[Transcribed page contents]
== Segment start ==

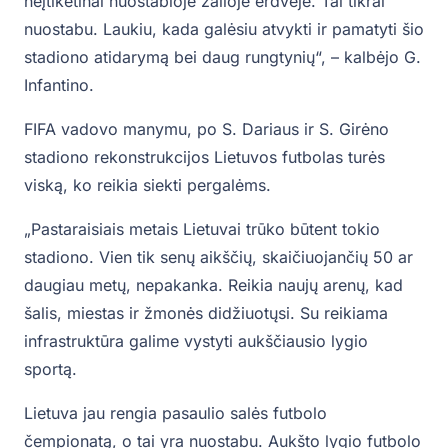
neįtikėtinai nuostabioje žalioje erdvėje. Tai tikrai
nuostabu. Laukiu, kada galėsiu atvykti ir pamatyti šio
stadiono atidarymą bei daug rungtynių“, – kalbėjo G.
Infantino.
FIFA vadovo manymu, po S. Dariaus ir S. Girėno
stadiono rekonstrukcijos Lietuvos futbolas turės
viską, ko reikia siekti pergalėms.
„Pastaraisiais metais Lietuvai trūko būtent tokio
stadiono. Vien tik senų aikščių, skaičiuojančių 50 ar
daugiau metų, nepakanka. Reikia naujų arenų, kad
šalis, miestas ir žmonės didžiuotųsi. Su reikiama
infrastruktūra galime vystyti aukščiausio lygio
sportą.
Lietuva jau rengia pasaulio salės futbolo
čempionatą, o tai yra nuostabu. Aukšto lygio futbolo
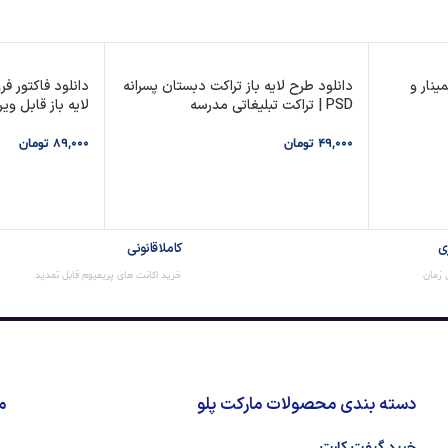
ینار و
دانلود طرح لایه باز تراکت دبستان پسرانه
PSD | تراکت تبلیغاتی مدرسه
لایه باز قابل وی
49,000
تومان
89,000
تومان
افزودن به سبد خرید
افزودن به سبد
ی
کاملا قانونی
ن زمان
خرید اکانت های پریمیوم قابل تمدید
دسته بندی محصولات مارکت پلو
م
خرید گیفت کارت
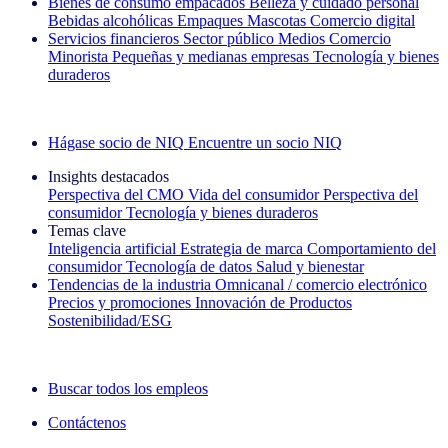
Bienes de consumo empacados
Belleza y cuidado personal
Bebidas alcohólicas
Empaques
Mascotas
Comercio digital
Servicios financieros
Sector público
Medios
Comercio
Minorista
Pequeñas y medianas empresas
Tecnología y bienes
duraderos
Explore nuestros casos de éxito
Hágase socio de NIQ
Encuentre un socio NIQ
Insights destacados
Perspectiva del CMO
Vida del consumidor
Perspectiva del
consumidor
Tecnología y bienes duraderos
Temas clave
Inteligencia artificial
Estrategia de marca
Comportamiento del
consumidor
Tecnología de datos
Salud y bienestar
Tendencias de la industria
Omnicanal / comercio electrónico
Precios y promociones
Innovación de Productos
Sostenibilidad/ESG
La newsletter IQ Brief: Suscríbase ahora
Buscar todos los empleos
Contáctenos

== Segment end ==

REQUIRED ACTION =
In the records shown above, how many lines include the word "socio"? Answer with the number only.

PROBLEM SOLUTION =
2